Cientistas da University College de Londres, na Inglaterra, afirmam ter conseguido diferenciar as memórias de pessoas por meio da análise de exames cerebrais. As informações são da BBC Brasil. Estudos anteriores afirmavam que a ressonância apenas indicava processos mais simples como a distinção de cores, objetos ou lugares.
Nos testes, liderados pela cientista Eleanor Maguire e divulgada na publicação especializada Current Biology, os pesquisadores pediram que dez voluntários assistissem três clipes de filmes curtos. Os vídeos continham cenas de pessoas em atividades cotidianas, como colocar uma carta no correio ou atirar um copinho de café na lata do lixo.

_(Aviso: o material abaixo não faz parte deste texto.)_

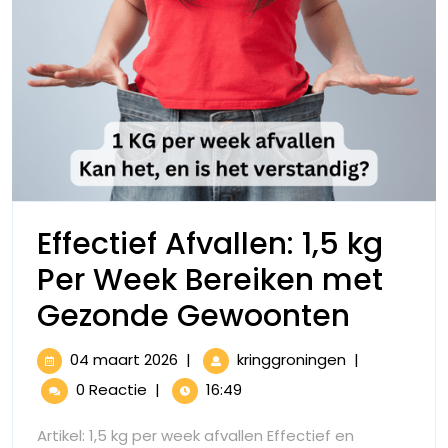
Effectief Afvallen: 1,5 kg
Per Week Bereiken met
Effecti
Gezonde Gewoonten
Afvall
04
Effectief
04 maart 2026
|
kringgroningen
|
1,5
maart
Afvallen:
0 Reactie
|
16:49
2026
1,5
kg
kg
Artikel: 1,5 kg per week afvallen Effectief en
Per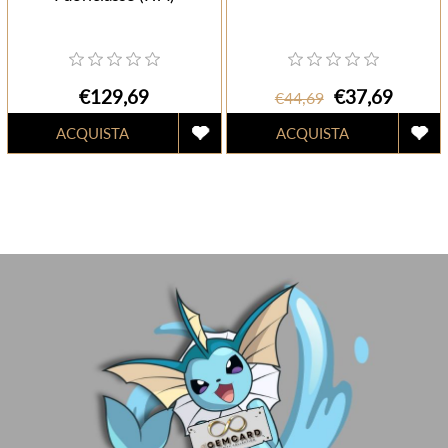
€129,69
€37,69
€44,69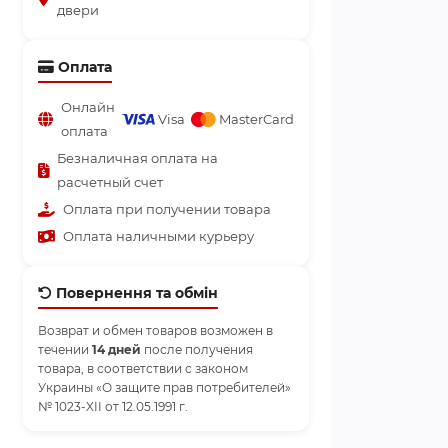
двери
Оплата
Онлайн
Visa
MasterCard
оплата
Безналичная оплата на
расчетный счет
Оплата при получении товара
Оплата наличными курьеру
Повернення та обмін
Возврат и обмен товаров возможен в
течении
14 дней
после получения
товара, в соответствии с законом
Украины «О защите прав потребителей»
№ 1023-XII от 12.05.1991 г.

Os cientistas então pediram aos voluntários que se lembrassem dos filmes, um de cada vez, ao mesmo tempo em que era realizado um exame de ressonância magnética para verificar a atividade cerebral. Com isso, os cientistas foram capazes de identificar em qual dos filmes os voluntários estavam pensando.
Para o professor de neurociência da Universidade de Edimburgo, na Escócia, Richard Morris, a descoberta da equipe do University College de Londres é um progresso valioso nas formas tradicionais de se analisar imagens do cérebro. “Eles analisam não apenas a força do sinal, mas o padrão da atividade pelo cérebro. Ao fazer isto nas áreas de memória, é possível pela primeira vez distinguir uma memória de outra, mesmo se as duas memórias são igualmente fortes”, afirmou. No entanto, Morris destaca que o computador não lê as memórias, apenas as diferencia.
Os pesquisadores esperam que as descobertas contribuam para o desenvolvimento de problemas ligados à perda da memória, tanto por doenças como por ferimentos.